Algorithm	Function	Use case
Brent's method	`brent`	Bracketed scalar root finding
Newton's method	`newton_1d`	Scalar root finding with derivative
BFGS	`minimize_bfgs`	Unconstrained minimization
Gauss-Newton	`least_squares_gn`	Nonlinear least squares (QR-based)
Levenberg-Marquardt	`least_squares_lm`	Nonlinear least squares (damped)

Finite-difference utilities: finite_difference_gradient and finite_difference_jacobian for when analytical derivatives aren't available.

Digital IIR filters

Biquad cascade IIR filters with Butterworth and Chebyshev Type I design (requires control feature):

[dependencies]
numeris = { version = "0.1", features = ["control"] }

use numeris::control::{butterworth_lowpass, chebyshev1_lowpass, BiquadCascade};

// 4th-order Butterworth lowpass at 1 kHz, 8 kHz sample rate (N=2 biquad sections)
let mut lpf: BiquadCascade<f64, 2> = butterworth_lowpass(4, 1000.0, 8000.0).unwrap();
let y = lpf.tick(1.0); // filter one sample

// Bulk processing
let input = [1.0, 0.5, -0.3, 0.8];
let mut output = [0.0; 4];
lpf.reset();
lpf.process(&input, &mut output);

// Chebyshev Type I: steeper rolloff with 1 dB passband ripple
let mut cheb: BiquadCascade<f64, 2> = chebyshev1_lowpass(4, 1.0, 1000.0, 8000.0).unwrap();

Design	Lowpass	Highpass
Butterworth	`butterworth_lowpass`	`butterworth_highpass`
Chebyshev Type I	`chebyshev1_lowpass`	`chebyshev1_highpass`

All filters are no-std compatible, use no complex number arithmetic, and work with both f32 and f64.

PID controller

Discrete-time PID controller with trapezoidal integration, derivative-on-measurement (no derivative kick), optional derivative low-pass filter, and anti-windup via back-calculation:

use numeris::control::Pid;

// PID controller at 1 kHz with output clamping
let mut pid = Pid::new(2.0_f64, 0.5, 0.1, 0.001)
    .with_output_limits(-10.0, 10.0)
    .with_derivative_filter(0.01); // first-order LPF on derivative

// Control loop
let setpoint = 1.0;
let mut measurement = 0.0;
for _ in 0..1000 {
    let u = pid.tick(setpoint, measurement);
    measurement += 0.001 * (-measurement + u); // simple plant
}
assert!((measurement - setpoint).abs() < 0.01);

Complex matrices

Enable the complex feature to use decompositions with complex elements:

[dependencies]
numeris = { version = "0.1", features = ["complex"] }

use numeris::{Complex, Matrix, Vector};

type C = Complex<f64>;

let a = Matrix::new([
    [C::new(2.0, 1.0), C::new(1.0, -1.0)],
    [C::new(1.0, 0.0), C::new(3.0, 2.0)],
]);
let b = Vector::from_array([C::new(5.0, 3.0), C::new(7.0, 4.0)]);
let x = a.solve(&b).unwrap();

// Hermitian positive-definite Cholesky (A = L * L^H)
let hpd = Matrix::new([
    [C::new(4.0, 0.0), C::new(2.0, 1.0)],
    [C::new(2.0, -1.0), C::new(5.0, 0.0)],
]);
let chol = hpd.cholesky().unwrap();

Complex support adds zero overhead to real-valued code paths.

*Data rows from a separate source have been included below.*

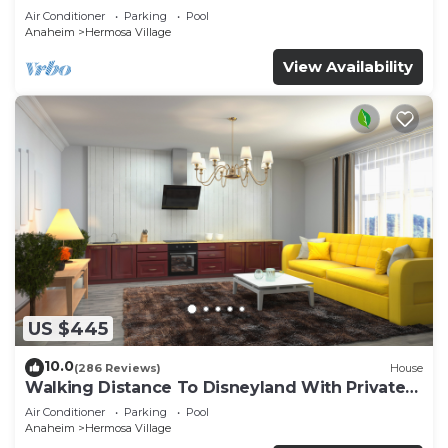
Air Conditioner
Parking
Pool
Anaheim
Hermosa Village
View Availability
US $445
10.0
(286 Reviews)
House
Walking Distance To Disneyland With Private
Pool, Game Room, and Hot Tub!
Air Conditioner
Parking
Pool
Anaheim
Hermosa Village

The LinalgScalar trait methods (modulus, conj, etc.) are #[inline] identity functions for f32/f64, fully erased by the compiler.

Cargo features

Feature	Default	Description
`std`	yes	Implies `alloc`. Uses hardware FPU via system libm.
`alloc`	via `std`	Enables `DynMatrix` / `DynVector` (heap-allocated, runtime-sized).
`ode`	yes	ODE integration (RK4, adaptive solvers).
`optim`	no	Optimization (root finding, BFGS, Gauss-Newton, LM).
`control`	no	Digital IIR filters (Butterworth, Chebyshev Type I).
`libm`	baseline	Pure-Rust software float math. Always available as fallback.
`complex`	no	Adds `Complex<f32>` / `Complex<f64>` support via `num-complex`.
`all`	no	All features: `std` + `ode` + `optim` + `control` + `complex`.

# Default (std + ode)
cargo build

# All features
cargo build --features all

# No-std for embedded
cargo build --no-default-features --features libm

# No-std with dynamic matrices
cargo build --no-default-features --features "libm,alloc"

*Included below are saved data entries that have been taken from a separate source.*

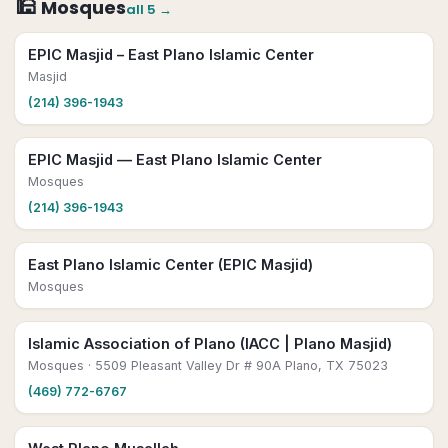
🕌
Mosques
all
5
→
EPIC Masjid – East Plano Islamic Center
Masjid
(214) 396-1943
EPIC Masjid — East Plano Islamic Center
Mosques
(214) 396-1943
East Plano Islamic Center (EPIC Masjid)
Mosques
Islamic Association of Plano (IACC | Plano Masjid)
Mosques
· 5509 Pleasant Valley Dr # 90A Plano, TX 75023
(469) 772-6767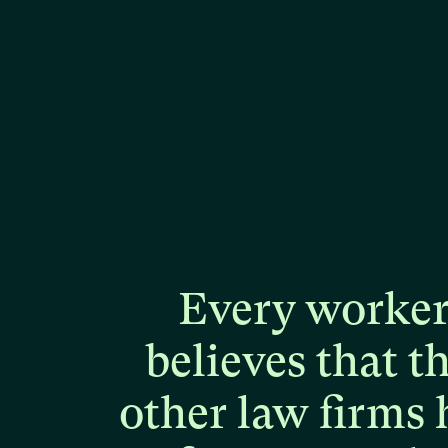
Every
worke
believes
that
t
other
law
firms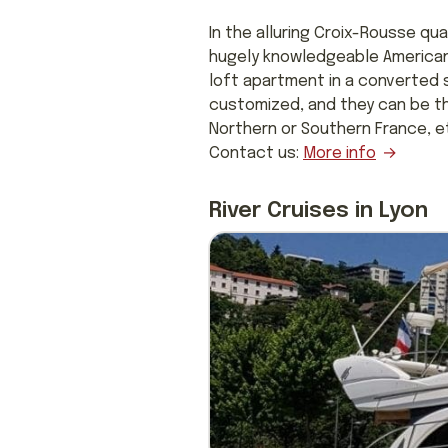
In the alluring Croix-Rousse qua
hugely knowledgeable American 
loft apartment in a converted s
customized, and they can be th
Northern or Southern France, etc.
Contact us:
More info
River Cruises in Lyon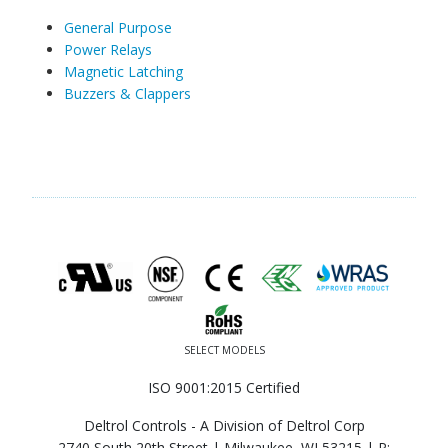
General Purpose
Power Relays
Magnetic Latching
Buzzers & Clappers
SELECT MODELS
ISO 9001:2015 Certified
Deltrol Controls - A Division of Deltrol Corp
2740 South 20th Street | Milwaukee, WI 53215 |
P:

# With optimization and complex support
cargo build --features "optim,complex"

Module overview

`matrix` — Fixed-size matrix

Matrix<T, M, N> with [[T; N]; M] row-major storage.

Arithmetic: +, -, * (matrix and scalar), negation, element-wise multiply/divide
Indexing: m[(i, j)], row/column access, block extraction and insertion
Square: trace, det, diag, from_diag, pow, is_symmetric, eye
Norms: frobenius_norm, norm_inf, norm_one
Utilities: transpose, from_fn, map, swap_rows, swap_cols, sum, abs
Iteration: iter(), iter_mut(), as_slice(), IntoIterator

Vectors are type aliases: Vector<T, N> = Matrix<T, 1, N> (row vector), ColumnVector<T, N> = Matrix<T, N, 1>.

Vector-specific: dot, cross, outer, norm, norm_l1, normalize.

Size aliases

Convenience aliases are provided for common sizes (all re-exported from the crate root):

Square	Rectangular (examples)	Vectors
`Matrix1` .. `Matrix6`	`Matrix2x3`, `Matrix3x4`, `Matrix4x6`, ...	`Vector1` .. `Vector6`
	All M×N combinations for M,N ∈ 1..6, M≠N	`ColumnVector1` .. `ColumnVector6`

use numeris::{Matrix3, Matrix4x3, Vector3};

let rotation: Matrix3<f64> = Matrix3::eye();
let points: Matrix4x3<f64> = Matrix4x3::zeros(); // 4 rows, 3 cols
let v: Vector3<f64> = Vector3::from_array([1.0, 2.0, 3.0]);

`dynmatrix` — Dynamic matrix (requires `alloc`)

DynMatrix<T> with Vec<T> row-major storage and runtime dimensions.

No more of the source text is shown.